··· MATERIAL TO PROCESS ···

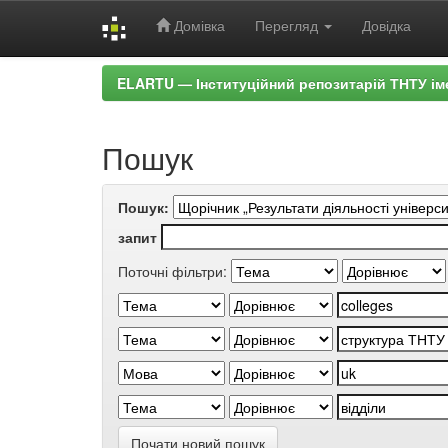
Домівка
Перегляд
Довідка
Skip
ELARTU — Інституційний репозитарій ТНТУ ім
navigation
Пошук
Пошук:
запит
Поточні фільтри:
Почати новий пошук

···

_TASK ITEM_
All of the entries above need to be transcribed exactly, except for the pictures.

_RESPONSE FOR THIS EXERCISE_
Домівка
Перегляд
Довідка
Skip
ELARTU — Інституційний репозитарій ТНТУ ім
navigation
Пошук
Пошук:
запит
Поточні фільтри:
Почати новий пошук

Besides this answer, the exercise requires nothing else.